>>>

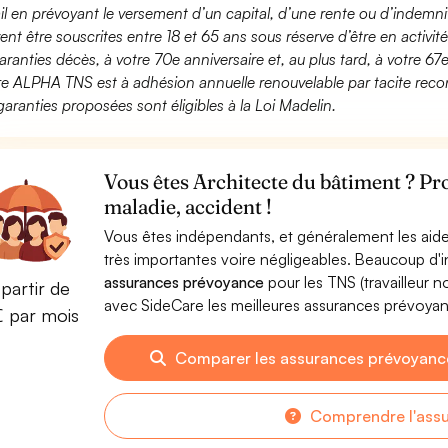
ail en prévoyant le versement d’un capital, d’une rente ou d’indemnit
ent être souscrites entre 18 et 65 ans sous réserve d’être en activi
aranties décès, à votre 70e anniversaire et, au plus tard, à votre 67e
fre ALPHA TNS est à adhésion annuelle renouvelable par tacite recon
garanties proposées sont éligibles à la Loi Madelin.
Vous êtes Architecte du bâtiment ? Pr
maladie, accident !
Vous êtes indépendants, et généralement les aide
très importantes voire négligeables. Beaucoup d
assurances prévoyance
pour les TNS (travailleur 
partir de
avec SideCare les meilleures assurances prévoya
€ par mois
Comparer les assurances prévoyanc
Comprendre l'ass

<<<

> _WORK INSTRUCTION_: Please repeat all of the data exactly, excluding images.

> _RESULT_:
ail en prévoyant le versement d’un capital, d’une rente ou d’indemnit
ent être souscrites entre 18 et 65 ans sous réserve d’être en activi
aranties décès, à votre 70e anniversaire et, au plus tard, à votre 67e
fre ALPHA TNS est à adhésion annuelle renouvelable par tacite recon
garanties proposées sont éligibles à la Loi Madelin.
Vous êtes Architecte du bâtiment ? Pr
maladie, accident !
Vous êtes indépendants, et généralement les aide
très importantes voire négligeables. Beaucoup d
assurances prévoyance
pour les TNS (travailleur 
partir de
avec SideCare les meilleures assurances prévoya
€ par mois
Comparer les assurances prévoyanc
Comprendre l'ass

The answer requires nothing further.